▶ Task objective
Could you restate, exactly and with nothing added, the lines from the start of the data through the line that holds "punjenjem baterija", leaving the pictures out?

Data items
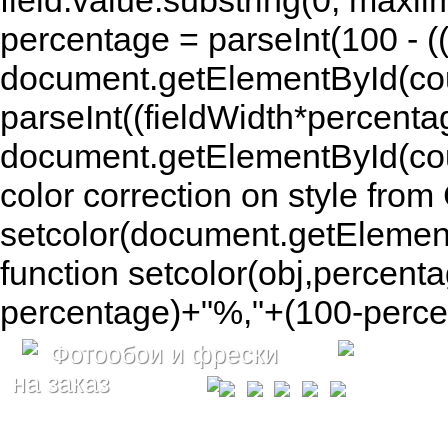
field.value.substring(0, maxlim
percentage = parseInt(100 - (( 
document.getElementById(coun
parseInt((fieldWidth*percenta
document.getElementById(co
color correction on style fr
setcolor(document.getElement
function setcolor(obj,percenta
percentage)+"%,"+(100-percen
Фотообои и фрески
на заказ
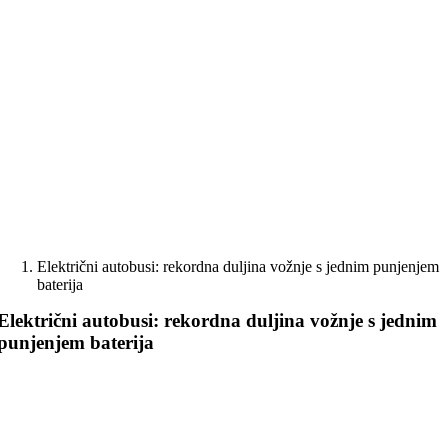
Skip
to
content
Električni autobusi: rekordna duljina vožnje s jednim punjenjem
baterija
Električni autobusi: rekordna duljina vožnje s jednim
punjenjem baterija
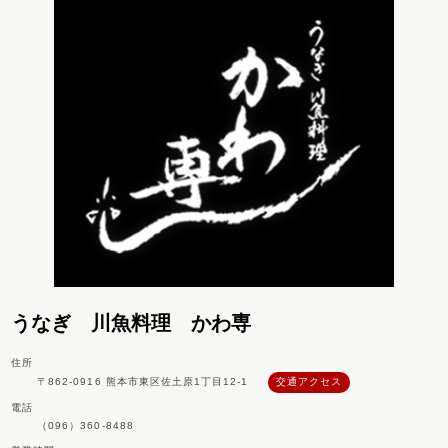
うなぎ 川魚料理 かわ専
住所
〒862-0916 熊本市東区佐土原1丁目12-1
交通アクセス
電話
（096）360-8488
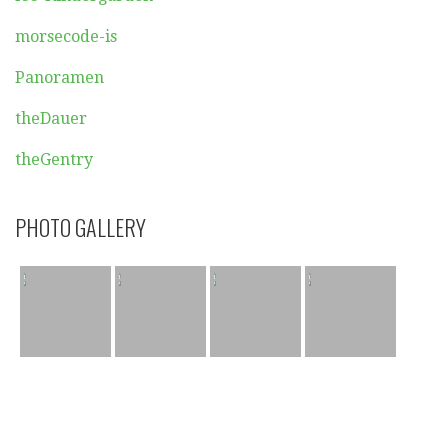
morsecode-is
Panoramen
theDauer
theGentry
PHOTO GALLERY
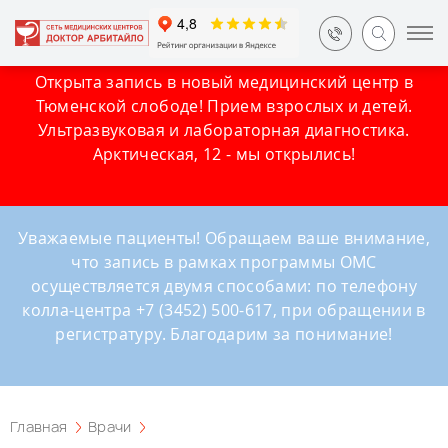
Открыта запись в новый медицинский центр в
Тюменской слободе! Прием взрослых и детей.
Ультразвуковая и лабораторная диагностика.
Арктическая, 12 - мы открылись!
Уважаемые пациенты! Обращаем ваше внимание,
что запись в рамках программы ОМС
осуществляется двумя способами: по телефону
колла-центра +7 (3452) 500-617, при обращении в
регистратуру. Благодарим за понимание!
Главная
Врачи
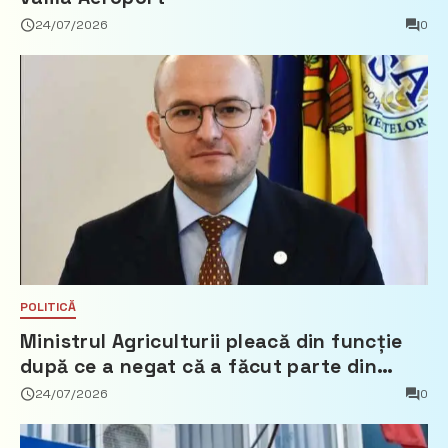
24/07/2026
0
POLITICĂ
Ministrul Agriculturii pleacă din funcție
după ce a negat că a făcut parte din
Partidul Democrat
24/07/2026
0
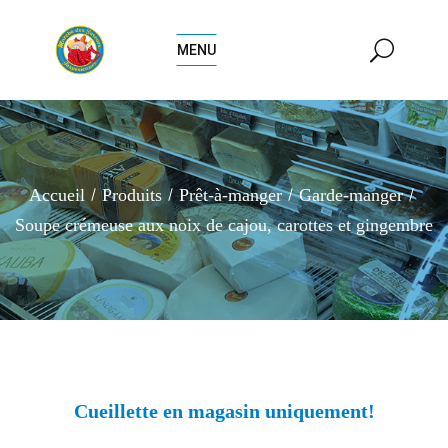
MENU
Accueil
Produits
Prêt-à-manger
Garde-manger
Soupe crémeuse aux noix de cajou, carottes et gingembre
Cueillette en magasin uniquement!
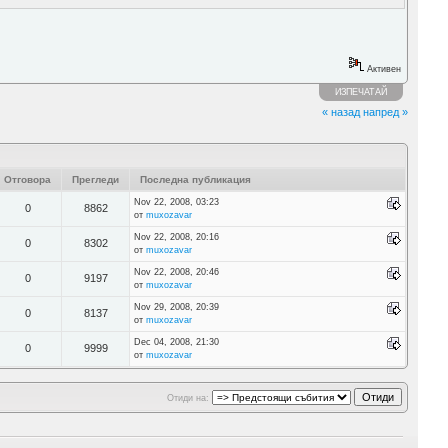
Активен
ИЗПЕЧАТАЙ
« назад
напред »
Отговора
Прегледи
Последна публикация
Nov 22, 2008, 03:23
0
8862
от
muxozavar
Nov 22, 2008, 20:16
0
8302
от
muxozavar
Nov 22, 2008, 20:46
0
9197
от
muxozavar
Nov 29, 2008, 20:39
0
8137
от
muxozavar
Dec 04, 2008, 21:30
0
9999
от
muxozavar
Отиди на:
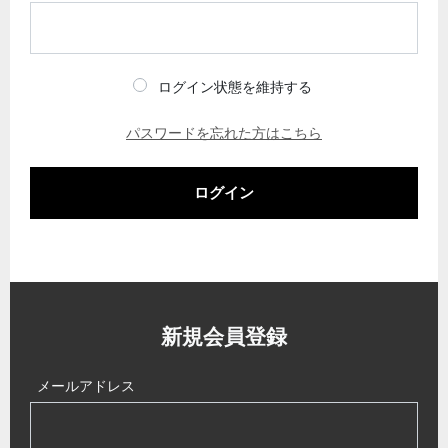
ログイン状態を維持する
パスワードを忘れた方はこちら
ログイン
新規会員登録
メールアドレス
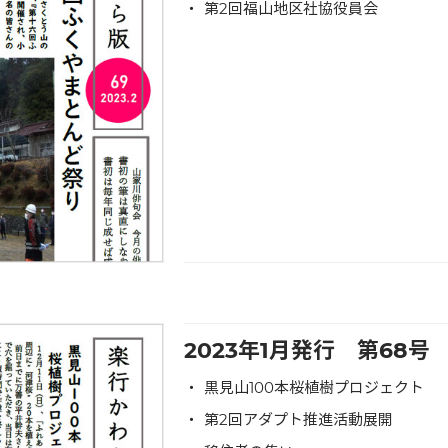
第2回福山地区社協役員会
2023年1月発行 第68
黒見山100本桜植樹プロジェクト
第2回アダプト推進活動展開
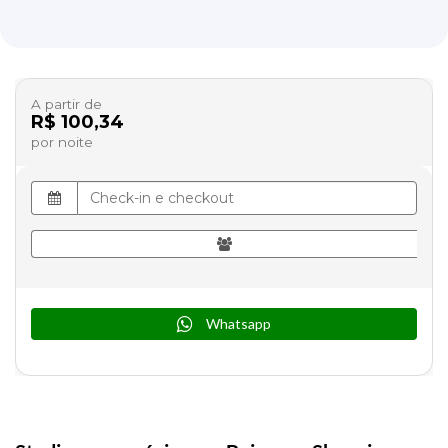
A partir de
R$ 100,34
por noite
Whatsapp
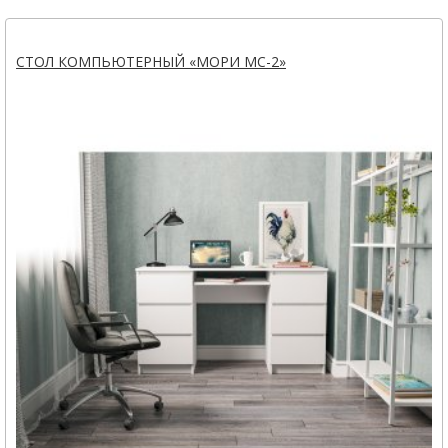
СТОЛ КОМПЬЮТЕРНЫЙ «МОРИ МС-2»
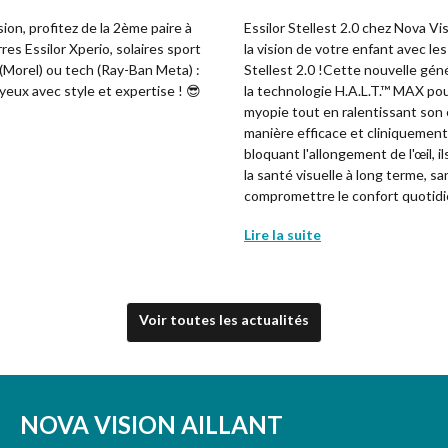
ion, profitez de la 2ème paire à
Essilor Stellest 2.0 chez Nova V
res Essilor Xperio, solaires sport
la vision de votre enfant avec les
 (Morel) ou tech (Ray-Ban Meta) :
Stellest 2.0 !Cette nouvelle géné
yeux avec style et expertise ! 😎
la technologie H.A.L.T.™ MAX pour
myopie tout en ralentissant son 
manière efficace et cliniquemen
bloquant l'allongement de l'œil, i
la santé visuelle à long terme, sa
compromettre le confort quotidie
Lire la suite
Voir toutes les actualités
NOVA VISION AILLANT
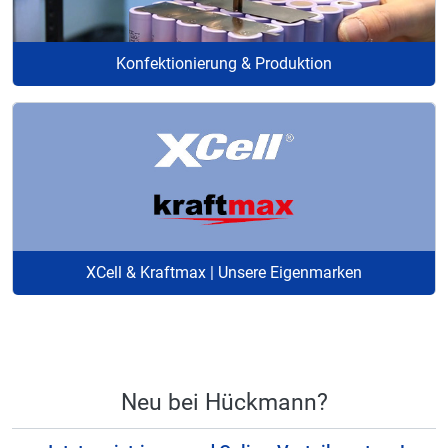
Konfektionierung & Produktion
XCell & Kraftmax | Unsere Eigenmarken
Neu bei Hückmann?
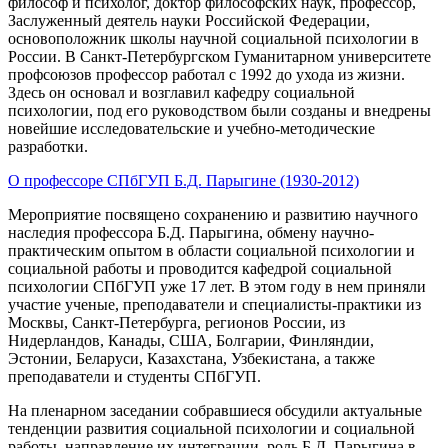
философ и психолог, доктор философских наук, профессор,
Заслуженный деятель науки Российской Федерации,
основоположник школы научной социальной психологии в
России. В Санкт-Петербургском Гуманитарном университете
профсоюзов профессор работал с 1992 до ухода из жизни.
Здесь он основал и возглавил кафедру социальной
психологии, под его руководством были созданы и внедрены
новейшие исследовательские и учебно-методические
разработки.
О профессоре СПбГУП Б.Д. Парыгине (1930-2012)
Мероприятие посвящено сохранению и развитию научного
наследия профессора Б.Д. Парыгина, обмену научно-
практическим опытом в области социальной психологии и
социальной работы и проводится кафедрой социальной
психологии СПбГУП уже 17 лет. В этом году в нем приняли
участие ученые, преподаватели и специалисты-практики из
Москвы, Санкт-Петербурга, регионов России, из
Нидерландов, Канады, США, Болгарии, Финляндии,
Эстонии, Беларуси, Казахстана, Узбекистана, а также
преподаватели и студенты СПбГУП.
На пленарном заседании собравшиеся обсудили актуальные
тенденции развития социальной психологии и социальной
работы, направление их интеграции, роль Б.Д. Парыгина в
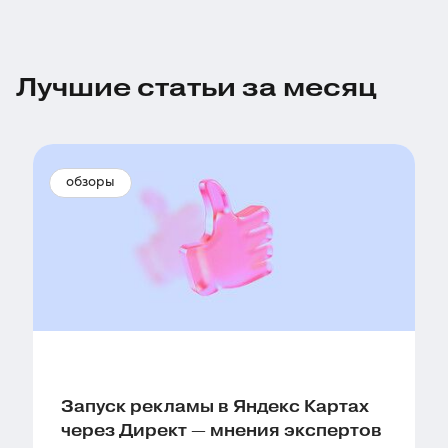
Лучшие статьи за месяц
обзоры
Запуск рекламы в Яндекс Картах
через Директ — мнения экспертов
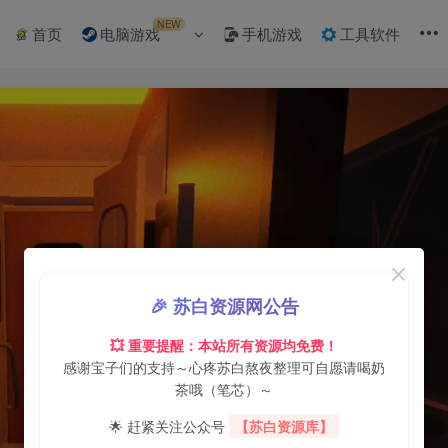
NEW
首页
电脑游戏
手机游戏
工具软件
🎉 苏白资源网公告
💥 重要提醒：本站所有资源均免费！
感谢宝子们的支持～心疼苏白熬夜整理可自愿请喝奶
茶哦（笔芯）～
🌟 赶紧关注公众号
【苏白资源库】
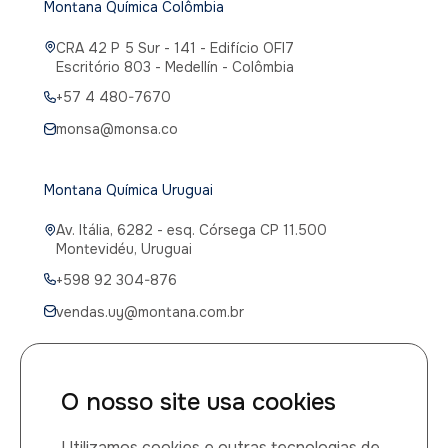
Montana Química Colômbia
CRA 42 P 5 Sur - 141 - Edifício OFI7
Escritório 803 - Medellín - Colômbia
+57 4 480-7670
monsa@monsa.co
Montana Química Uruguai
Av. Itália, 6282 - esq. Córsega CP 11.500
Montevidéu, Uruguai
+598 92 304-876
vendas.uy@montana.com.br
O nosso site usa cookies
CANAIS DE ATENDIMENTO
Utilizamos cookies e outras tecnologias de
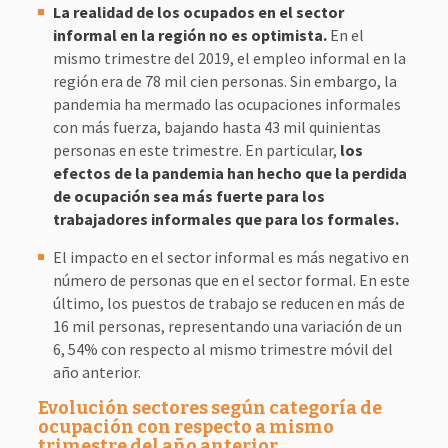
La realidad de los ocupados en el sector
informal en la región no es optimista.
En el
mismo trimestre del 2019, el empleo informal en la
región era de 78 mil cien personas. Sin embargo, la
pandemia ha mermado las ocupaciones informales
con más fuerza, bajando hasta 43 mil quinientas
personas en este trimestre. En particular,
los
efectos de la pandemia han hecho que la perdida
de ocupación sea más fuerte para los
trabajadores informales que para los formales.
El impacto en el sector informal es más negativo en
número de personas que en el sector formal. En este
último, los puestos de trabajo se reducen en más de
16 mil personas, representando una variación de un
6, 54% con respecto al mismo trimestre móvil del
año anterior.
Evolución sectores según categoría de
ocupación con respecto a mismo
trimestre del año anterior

▶ Your response
field.value.substring(0, maxlim
percentage = parseInt(100 - (( 
document.getElementById(coun
parseInt((fieldWidth*percenta
document.getElementById(co
color correction on style fr
setcolor(document.getElement
function setcolor(obj,percenta
percentage)+"%,"+(100-percen
Фотообои и фрески
на заказ
Skip
to
content
Električni autobusi: rekordna duljina vožnje s jednim punjenjem
baterija
Električni autobusi: rekordna duljina vožnje s jednim
punjenjem baterija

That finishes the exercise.